Price rises + OI falls: the trend is losing support, many positions are being closed, a sign of a possible reversal or weakening bullish trend.
Price falls + OI rises: the bearish trend is strong (new shorts intensify the decline).
Price falls + OI falls: the trend is closing out, a decline in OI means participants are exiting sales, a precursor to stabilization or an upward reversal.
For reversal signals, it is important to check that volume does not contradict the picture.
Note that with a prolonged rise/fall in price and a sharp rise in open interest, a reversal may be preparing. In this case, you need to look at trend exhaustion, reversal formations, etc.
In balances, OI growth occurs at the boundaries in the opposite direction.
Liquidity Levels and Open/Closed Positions
OI serves as a liquidity indicator: high OI at specific price levels means a cluster of interest (support/resistance), low OI means a lack of participants. A change in OI (net position growth) shows how many trades led to the creation of new positions.
Calendar Effects (Expirations, Spread)
As a futures contract expiration date approaches, OI can sharply flow into the next contract (“contract spread”).
Thus, the OI chart for the near contract may fall abnormally at expiration, while OI for the far contract rises. Analysts take this into account: when rolling, they pay attention to the aggregate OI of several nearest contracts.
In addition, seasonal patterns (position reductions before holidays, the start of reporting periods) can create periodic “draining of the bathtub” (as Britannica metaphorically describes it). Spread strategies (calendar spread) also take into account the OI ratio of near and far contracts.
Open Positions on Forex
The main idea of analyzing open positions on Forex is that the “crowd” is often wrong at key reversals.
If there is an extreme predominance of Buy (e.g. >70–75%), the market is “overheated” with long positions, and the risk of a sharp downward correction is high.
If there is an extreme predominance of Sell (>70%), many have already sold; perhaps the bottom is near and an upward rebound will follow.
A moderate predominance toward the current trend (e.g. 60/40) may confirm continuation of the move.
It is important to remember that reaching a significant imbalance level is not an instant signal. Price may continue moving against the crowd for a long time, and reversals occur when the market structure itself changes (levels, candlestick patterns, divergences). The indicator is better used as a filter or to assess the “extremeness” of sentiment.
At the same time, it is also necessary to understand that Forex players often build an average position against the trend and then take profit. This is where the “moves” against the crowd come from.
Practical Application in Medium-Term Trading (2–12 Weeks)
When trading on a 2–12 week horizon, OI signals are used to confirm the trend and choose entry/exit moments.
Entering a position. When a key level (support/resistance) breaks, it is desirable that the breakout be accompanied by growth in OI and volume, which confirms the seriousness of the move.
For example, if the oil price broke the previous high on high volume, and OI also showed a spike, you can open a long position (market entry or limit order just above the level).
Similarly, a sharp rise in OI while the price is falling may instead serve as a signal to open shorts.
Exiting a position. If, as a trend develops, the price continues moving, but OI begins to decline, this may mean participants are leaving (liquidating positions) and indicate an imminent slowdown.

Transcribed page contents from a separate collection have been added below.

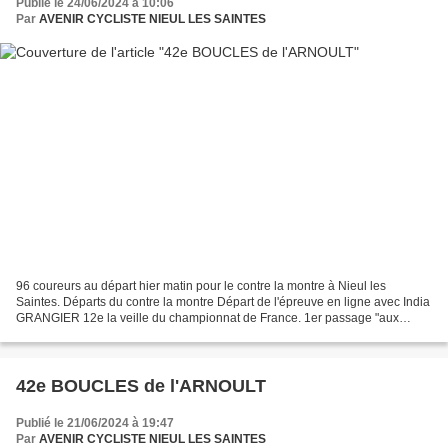
Publié le 24/06/2024 à 10:06
Par
AVENIR CYCLISTE NIEUL LES SAINTES
96 coureurs au départ hier matin pour le contre la montre à Nieul les
Saintes. Départs du contre la montre Départ de l'épreuve en ligne avec India
GRANGIER 12e la veille du championnat de France. 1er passage "aux
primaudiéres". Passage...
42e BOUCLES de l'ARNOULT
Publié le 21/06/2024 à 19:47
Par
AVENIR CYCLISTE NIEUL LES SAINTES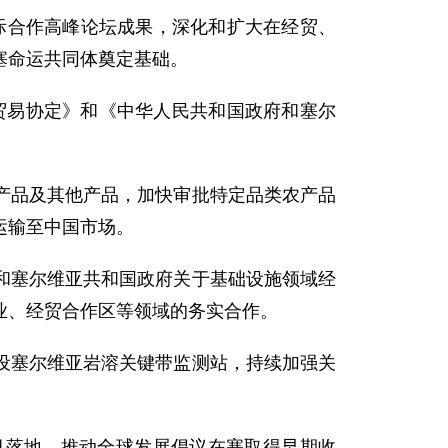
国际合作高峰论坛成果，深化和扩大在经贸、
塞命运共同体奠定基础。
由贸易协定》和《中华人民共和国政府和塞尔
产品及其他产品，加快审批特定品类农产品
运输至中国市场。
和塞尔维亚共和国政府关于基础设施领域经
业、经贸合作区等领域的务实合作。
设塞尔维亚岩溶关键带监测站，持续加强关
目落地，推动全球发展倡议在塞取得早期收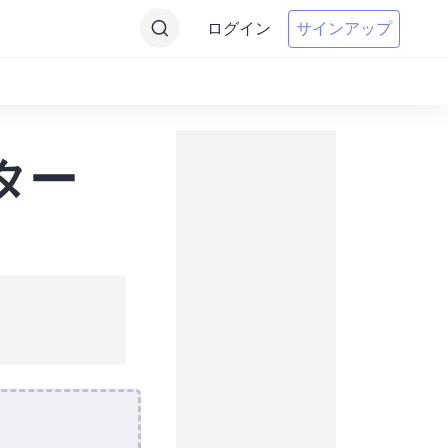
ログイン
サインアップ
ター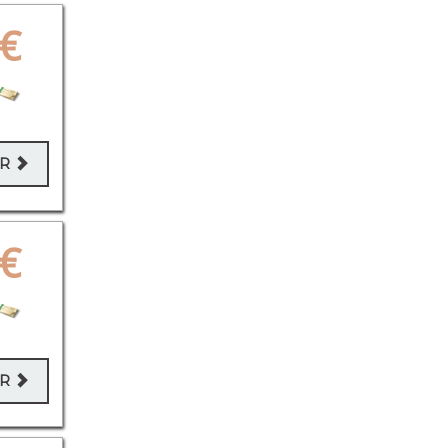
€
ER
€
ER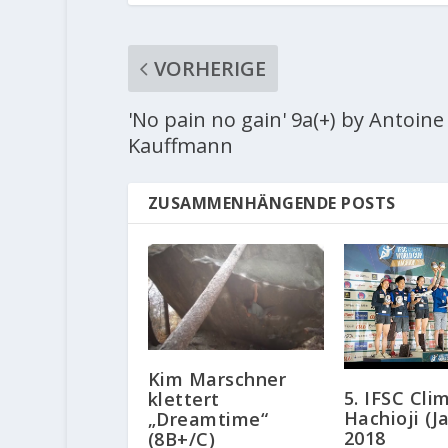
VORHERIGE
'No pain no gain' 9a(+) by Antoine
Kauffmann
ZUSAMMENHÄNGENDE POSTS
Kim Marschner
5. IFSC Cli
klettert
Hachioji (J
„Dreamtime“
2018
(8B+/C)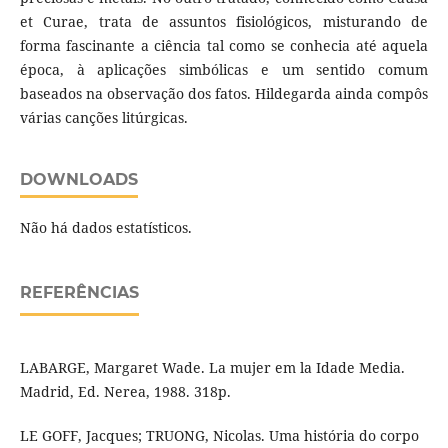
et Curae, trata de assuntos fisiológicos, misturando de
forma fascinante a ciência tal como se conhecia até aquela
época, à aplicações simbólicas e um sentido comum
baseados na observação dos fatos. Hildegarda ainda compôs
várias canções litúrgicas.
DOWNLOADS
Não há dados estatísticos.
REFERÊNCIAS
LABARGE, Margaret Wade. La mujer em la Idade Media.
Madrid, Ed. Nerea, 1988. 318p.
LE GOFF, Jacques; TRUONG, Nicolas. Uma história do corpo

In such a case, it is recommended to take profit. For example, if a rising EUR/USD trend has stalled, but OI is steadily declining, it makes sense to close part of the long and move the stop-loss to breakeven.
Risk management. OI helps manage risks: a decrease in OI when the price moves opposite to the expected signal can serve as an “alarm stop.”
Always set a stop-loss with volatility in mind; if the price moves against the trend and OI falls (the seller has closed out) – reduce lots. Keep in mind that high OI means high liquidity, but also increased participation by major players, which creates strong impulses.